# If you're only gonna catch one fish...



## Bodupp (Oct 3, 2007)

I had never seen the solunar tables say "STAY HOME", but that was pretty much the outlook for today, but I had to try since it was such a beautiful day. I made a solo trip to the Tallapoosa today after a buddy couldn't clear his work schedule.
The ride up the lake was absolutely gorgeous with all the colors of the leaves nearing their peak. Seas were near one inch and temps were around 80.
Went to my favorite bait spot and was greeted, or should I say bitched at, by the same old hag of a blue heron that always gives me hell when I'm castnetting. Why can't she just STFU?
Caught some giant gizzards that I hoped would scare the spotted bass, and had a pleasant ride up the lake enjoying the fall colors.
When I got near Martin Dam I could smell the rotten egg odor that comes this time of year when Lake Martin is puking out what I assume is the fall turnover. Nasty brown foam covered the water and the little shit spotted bass were popping the surface nearly everywhere.
I deployed big, frisky shad in all my favorite places, but I think the stripers were probably gagging from the smell of the water. With only twenty minutes of light remaining, I was fishless as I approached Redemption Point. We don't call it Redemption Point for nothing!
My starboard flatline bodupp, and I was hooked up to what I thought was the Loch Yates monster. I let the rod holder fight the fish while I cleared lines. I could see the fish "waking" about a hundred yards back which is usually the sign of a big one. I slowly worked her close, and when she saw the boat she flipped ass-over-teakettle, throwing stinking ass water everywhere. It dawned on me that for the first time in a while, I was concerned about losing a fish.
She finally gave up, and I yammed my thumb in her mouth and hauled her aboard. I didn't measure her, but she was easy over three feet long. I snapped a couple of pics and sent her on her way. If we ever meet again, I'll know, because one of her stripes made a circle near her tail.
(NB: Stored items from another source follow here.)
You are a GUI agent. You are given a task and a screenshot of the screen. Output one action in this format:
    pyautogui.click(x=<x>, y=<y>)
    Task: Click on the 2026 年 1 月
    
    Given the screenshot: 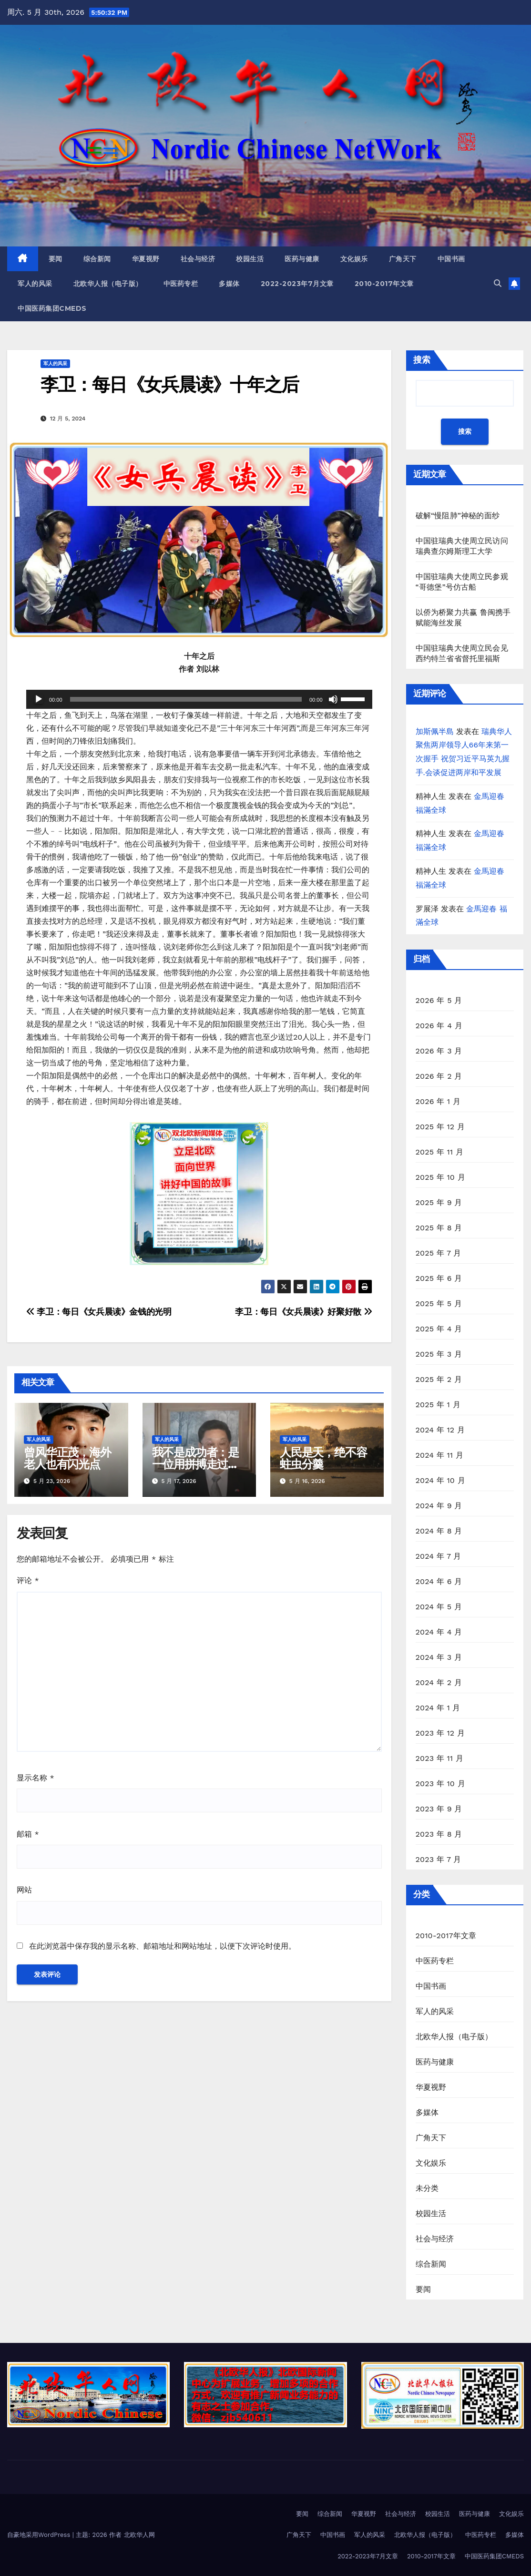 What is the action you would take?
    pyautogui.click(x=438, y=1101)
That's a Penn 80W next to her.:whistling:


----------



## tank banger (Oct 2, 2012)

Have to ask! What is the pistol for?


----------



## DAWGONIT (Jan 16, 2009)

Nice-looking Striper.


----------



## Chris V (Oct 18, 2007)

Good lord, that fish has got be some 20ft long. I hope you used that pistol on her a few times

Great report. Have you ever thought of going heavier to cut the fight times down? Like a 130 or something


----------



## Bodupp (Oct 3, 2007)

tank banger said:


> Have to ask! What is the pistol for?


Fishing in Alabama ... hello?


----------



## Bodupp (Oct 3, 2007)

Chris V said:


> Good lord, that fish has got be some 20ft long. I hope you used that pistol on her a few times
> 
> Great report. Have you ever thought of going heavier to cut the fight times down? Like a 130 or something


Pulls the boat backwards on the strike, throwing slack in my other lines.:whistling:


----------



## Try'n Hard (Oct 23, 2008)

Nice one! I was on the Al. river last weekend and the color was just starting, caught myself staring at the scenery instead my cork a couple of times! old age is scary


----------



## Bodupp (Oct 3, 2007)

Seriously, the pistol is for aggressive cottonmouths I encounter when castnetting, and as a deterrent for the young men that are drinking beer at the ramp when I come back well after dark. Let them get their beer money somewhere else.

The reel is actually a 400 series Calcutta, if you didn't already know. Hey, if you're gonna tell a fish story ...

Thanks for reading guys.


----------



## tank banger (Oct 2, 2012)

Bodupp said:


> Seriously, the pistol is for aggressive cottonmouths I encounter when castnetting, and as a deterrent for the young men that are drinking beer at the ramp when I come back well after dark. Let them get their beer money somewhere else.
> 
> The reel is actually a 400 series Calcutta, if you didn't already know. Hey, if you're gonna tell a fish story ...
> 
> Thanks for reading guys.


OK yeah dont blame you at all:thumbsup: nice catch!!!


----------